■ **ASSIGNMENT**
Nothing but the pictures should be left out when the entries below are duplicated.

--------------------------------------------------

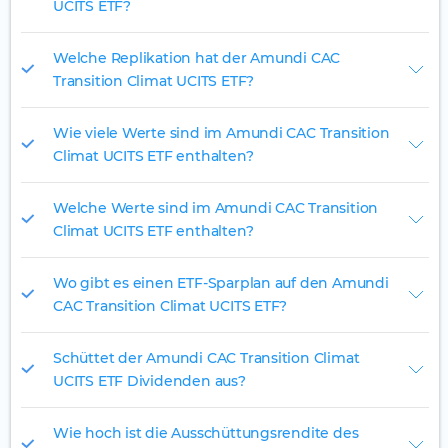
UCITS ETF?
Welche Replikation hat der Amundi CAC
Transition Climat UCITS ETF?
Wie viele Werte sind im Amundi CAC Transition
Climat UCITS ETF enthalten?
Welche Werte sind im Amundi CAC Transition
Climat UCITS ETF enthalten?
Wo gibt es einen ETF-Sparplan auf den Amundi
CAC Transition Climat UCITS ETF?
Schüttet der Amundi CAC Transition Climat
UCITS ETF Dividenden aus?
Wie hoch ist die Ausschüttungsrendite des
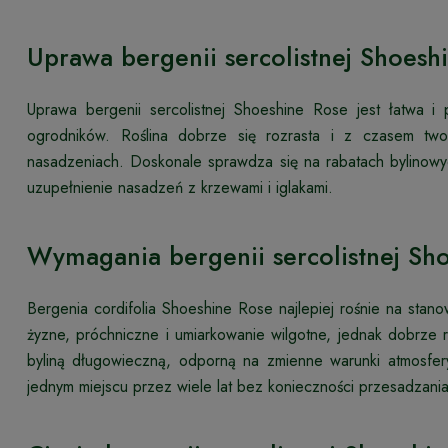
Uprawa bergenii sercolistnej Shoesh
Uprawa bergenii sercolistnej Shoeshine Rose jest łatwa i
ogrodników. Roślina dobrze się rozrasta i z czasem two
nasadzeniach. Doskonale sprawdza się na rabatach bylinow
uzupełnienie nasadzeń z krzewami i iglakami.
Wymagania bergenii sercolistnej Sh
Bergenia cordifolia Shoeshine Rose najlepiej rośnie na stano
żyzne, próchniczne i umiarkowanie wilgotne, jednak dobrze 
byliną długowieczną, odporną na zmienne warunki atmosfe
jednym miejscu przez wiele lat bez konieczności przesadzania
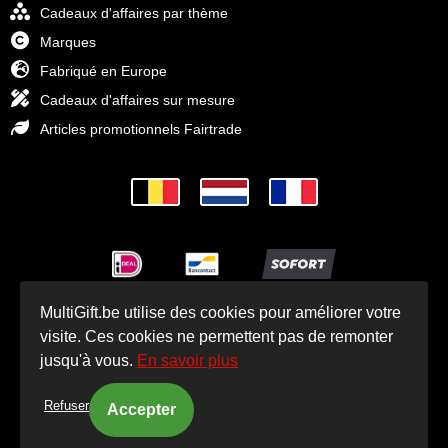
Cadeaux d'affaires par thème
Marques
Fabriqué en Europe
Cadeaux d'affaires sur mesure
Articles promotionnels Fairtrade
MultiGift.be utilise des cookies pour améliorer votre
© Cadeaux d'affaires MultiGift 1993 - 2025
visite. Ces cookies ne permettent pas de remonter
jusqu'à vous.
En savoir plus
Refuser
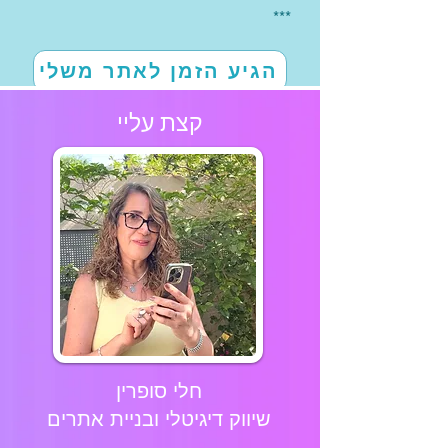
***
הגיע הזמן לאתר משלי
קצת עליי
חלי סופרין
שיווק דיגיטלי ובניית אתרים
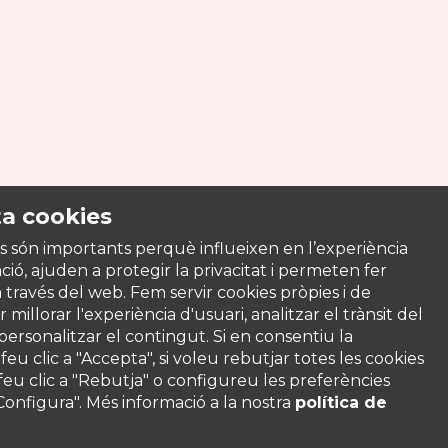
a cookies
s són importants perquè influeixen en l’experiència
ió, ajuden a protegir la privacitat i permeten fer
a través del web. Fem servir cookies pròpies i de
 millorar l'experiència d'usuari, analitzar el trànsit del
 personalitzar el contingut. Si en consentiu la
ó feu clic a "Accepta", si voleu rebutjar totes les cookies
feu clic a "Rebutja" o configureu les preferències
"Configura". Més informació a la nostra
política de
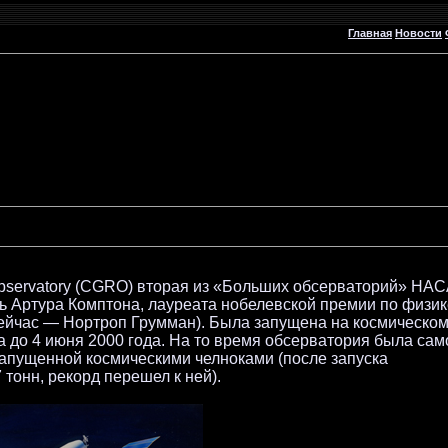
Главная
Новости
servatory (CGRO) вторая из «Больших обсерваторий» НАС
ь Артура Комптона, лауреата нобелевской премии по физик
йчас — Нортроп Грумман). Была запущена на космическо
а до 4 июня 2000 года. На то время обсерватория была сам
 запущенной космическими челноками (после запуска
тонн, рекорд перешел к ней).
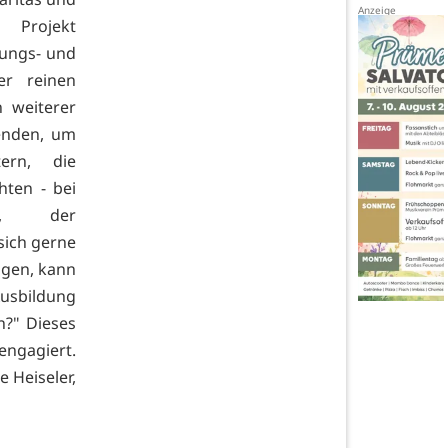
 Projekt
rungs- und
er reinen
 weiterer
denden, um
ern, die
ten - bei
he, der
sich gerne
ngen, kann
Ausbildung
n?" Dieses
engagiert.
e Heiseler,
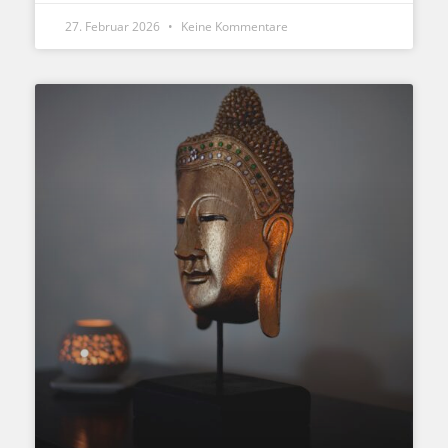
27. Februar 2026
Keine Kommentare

--------------------------------------------------

■ **TASK SOLUTION**
UCITS ETF?
Welche Replikation hat der Amundi CAC
Transition Climat UCITS ETF?
Wie viele Werte sind im Amundi CAC Transition
Climat UCITS ETF enthalten?
Welche Werte sind im Amundi CAC Transition
Climat UCITS ETF enthalten?
Wo gibt es einen ETF-Sparplan auf den Amundi
CAC Transition Climat UCITS ETF?
Schüttet der Amundi CAC Transition Climat
UCITS ETF Dividenden aus?
Wie hoch ist die Ausschüttungsrendite des
Uprawa bergenii sercolistnej Shoesh
Uprawa bergenii sercolistnej Shoeshine Rose jest łatwa i
ogrodników. Roślina dobrze się rozrasta i z czasem two
nasadzeniach. Doskonale sprawdza się na rabatach bylinow
uzupełnienie nasadzeń z krzewami i iglakami.
Wymagania bergenii sercolistnej Sh
Bergenia cordifolia Shoeshine Rose najlepiej rośnie na stano
żyzne, próchniczne i umiarkowanie wilgotne, jednak dobrze 
byliną długowieczną, odporną na zmienne warunki atmosfe
jednym miejscu przez wiele lat bez konieczności przesadzania
Cadeaux d'affaires par thème
Marques
Fabriqué en Europe
Cadeaux d'affaires sur mesure
Articles promotionnels Fairtrade
MultiGift.be utilise des cookies pour améliorer votre
© Cadeaux d'affaires MultiGift 1993 - 2025
visite. Ces cookies ne permettent pas de remonter
jusqu'à vous.
En savoir plus
Refuser
***
הגיע הזמן לאתר משלי
קצת עליי
חלי סופרין
שיווק דיגיטלי ובניית אתרים
a cookies
s són importants perquè influeixen en l’experiència
ió, ajuden a protegir la privacitat i permeten fer
a través del web. Fem servir cookies pròpies i de
 millorar l'experiència d'usuari, analitzar el trànsit del
 personalitzar el contingut. Si en consentiu la
ó feu clic a "Accepta", si voleu rebutjar totes les cookies
feu clic a "Rebutja" o configureu les preferències
"Configura". Més informació a la nostra
política de
Главная
Новости
servatory (CGRO) вторая из «Больших обсерваторий» НАС
ь Артура Комптона, лауреата нобелевской премии по физик
йчас — Нортроп Грумман). Была запущена на космическо
а до 4 июня 2000 года. На то время обсерватория была сам
 запущенной космическими челноками (после запуска
тонн, рекорд перешел к ней).
 Projekt
rungs- und
er reinen
 weiterer
denden, um
ern, die
ten - bei
he, der
sich gerne
ngen, kann
Ausbildung
n?" Dieses
engagiert.
e Heiseler,
27. Februar 2026
Keine Kommentare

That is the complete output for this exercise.